Bunlar rahatsız ediciydi. Bütün bunlar benim için korkunçtu. Öyle olmaları gerekiyordu.


Zordurlar, mantık dışıdırlar ve acı vericidirler.


Ancak bunları yapmazsanız, korteksinizin otomatik pilotta çalışmasına izin vererek kendinizi rahat hissettirecek "doğru" bir ifadeyi doğrulamış olursunuz.


Evet, kısa vadede daha iyi hissettiriyor.


Ama siz yanlış gerçekliği şekillendirmek için zihninizi güçlendiriyorsunuz.


Bunu yeterince uzun süre yaparsanız, yakında size ait olmayan bir dünyada yaşıyor olacaksınız.
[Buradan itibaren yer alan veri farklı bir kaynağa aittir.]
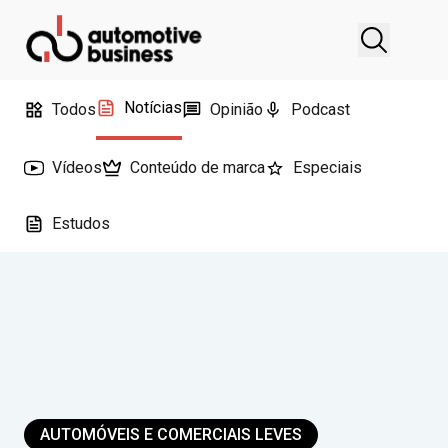
Notícias
Todos
Opinião
Podcast
Vídeos
Conteúdo de marca
Especiais
Estudos
AUTOMÓVEIS E COMERCIAIS LEVES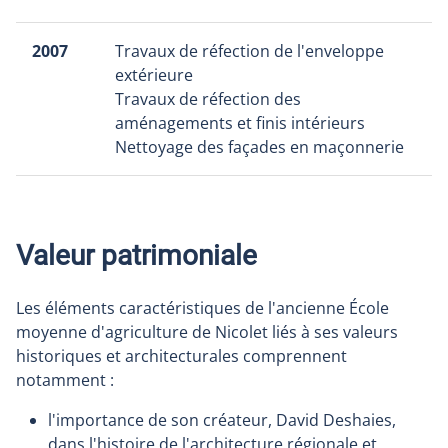
2007
Travaux de réfection de l'enveloppe
extérieure
Travaux de réfection des
aménagements et finis intérieurs
Nettoyage des façades en maçonnerie
Valeur patrimoniale
Les éléments caractéristiques de l'ancienne École
moyenne d'agriculture de Nicolet liés à ses valeurs
historiques et architecturales comprennent
notamment :
l'importance de son créateur, David Deshaies,
dans l'histoire de l'architecture régionale et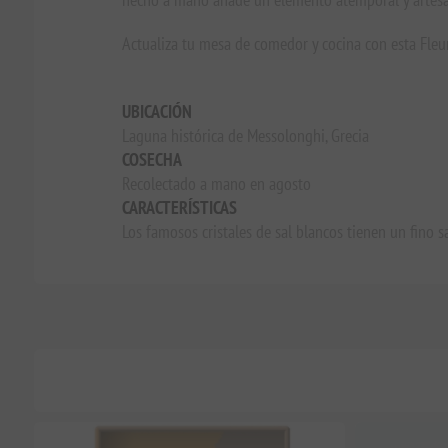
Actualiza tu mesa de comedor y cocina con esta Fleur
UBICACIÓN
Laguna histórica de Messolonghi, Grecia
COSECHA
Recolectado a mano en agosto
CARACTERÍSTICAS
Los famosos cristales de sal blancos tienen un fino 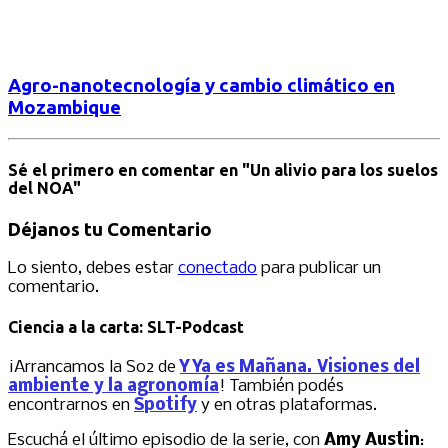
Agro-nanotecnología y cambio climático en
Mozambique
Sé el primero en comentar
en "Un alivio para los suelos
del NOA"
Déjanos tu Comentario
Lo siento, debes estar
conectado
para publicar un
comentario.
Ciencia a la carta: SLT-Podcast
¡Arrancamos la S02 de
Y Ya es Mañana. Visiones del
ambiente y la agronomía
! También podés
encontrarnos en
Spotify
y en otras plataformas.
Escuchá el último episodio de la serie, con
Amy Austin
: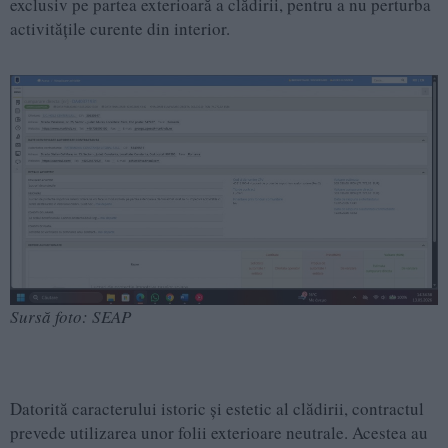
exclusiv pe partea exterioară a clădirii, pentru a nu perturba
activitățile curente din interior.
Sursă foto: SEAP
Datorită caracterului istoric și estetic al clădirii, contractul
prevede utilizarea unor folii exterioare neutrale. Acestea au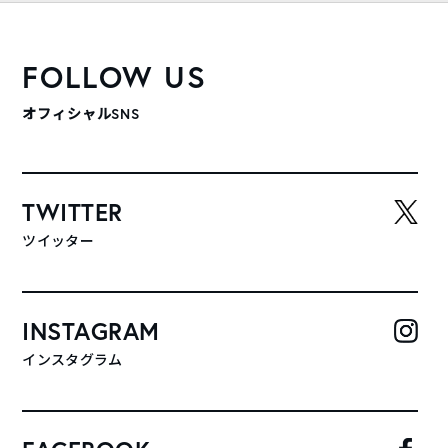
FOLLOW US
オフィシャルSNS
TWITTER
ツイッター
INSTAGRAM
インスタグラム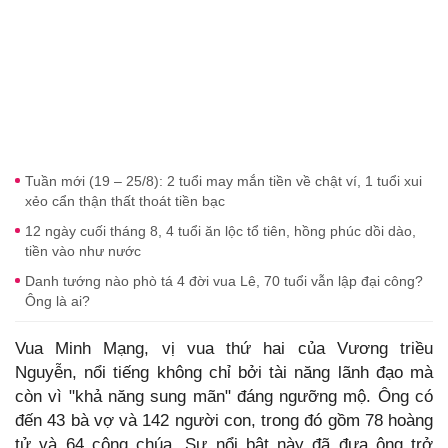
Tuần mới (19 – 25/8): 2 tuổi may mắn tiền về chật ví, 1 tuổi xui
xẻo cẩn thận thất thoát tiền bạc
12 ngày cuối tháng 8, 4 tuổi ăn lộc tổ tiên, hồng phúc dồi dào,
tiền vào như nước
Danh tướng nào phò tá 4 đời vua Lê, 70 tuổi vẫn lập đại công?
Ông là ai?
Vua Minh Mạng, vị vua thứ hai của Vương triều
Nguyễn, nổi tiếng không chỉ bởi tài năng lãnh đạo mà
còn vì "khả năng sung mãn" đáng ngưỡng mộ. Ông có
đến 43 bà vợ và 142 người con, trong đó gồm 78 hoàng
tử và 64 công chúa. Sự nổi bật này đã đưa ông trở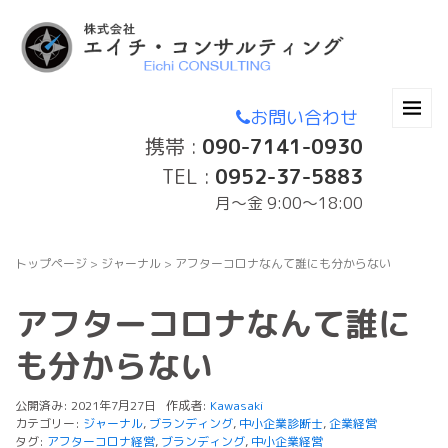
お問い合わせ
携帯 :
090-7141-0930
TEL :
0952-37-5883
月〜金 9:00～18:00
トップページ
>
ジャーナル
>
アフターコロナなんて誰にも分からない
アフターコロナなんて誰に
も分からない
公開済み: 2021年7月27日
作成者:
Kawasaki
カテゴリー:
ジャーナル
,
ブランディング
,
中小企業診断士
,
企業経営
タグ:
アフターコロナ経営
,
ブランディング
,
中小企業経営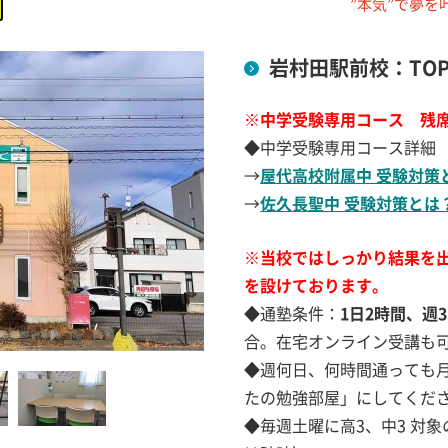
”本気”で夢
岩村田駅前校：TOP
※中学受験専用コース 残席
◆中学受験専用コース詳細
→
屋代高校附属中 受験対策
→
佐久長聖中 受験対策とは
※当校ではしっかり結果を出
を設けております。
◆通塾条件：
1日2時間、週
合。在宅オンライン受講も
◆週何日、何時間通っても
たの勉強部屋」にしてくだ
◆毎週土曜に高3、中3 対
Nefret ettiğiniz bir işiniz, sizi desteklemeyen ilişkileriniz, derin bir amaç eksikliğiniz, bir hayaletten başka bir şey olmayana kadar etrafınızdaki dünyaya karşı kendinizi uyuşturmanız, boğucu ve anlamsız bir varoluşta amaçsızca sürüklenmeniz gerekecek.


10 yıl sonra buna uyanmak çok acı verici olacaktır.


O halde uyanın. Kendinle yarış. Varoluşunuzu tasarlayın ve özgürleşin.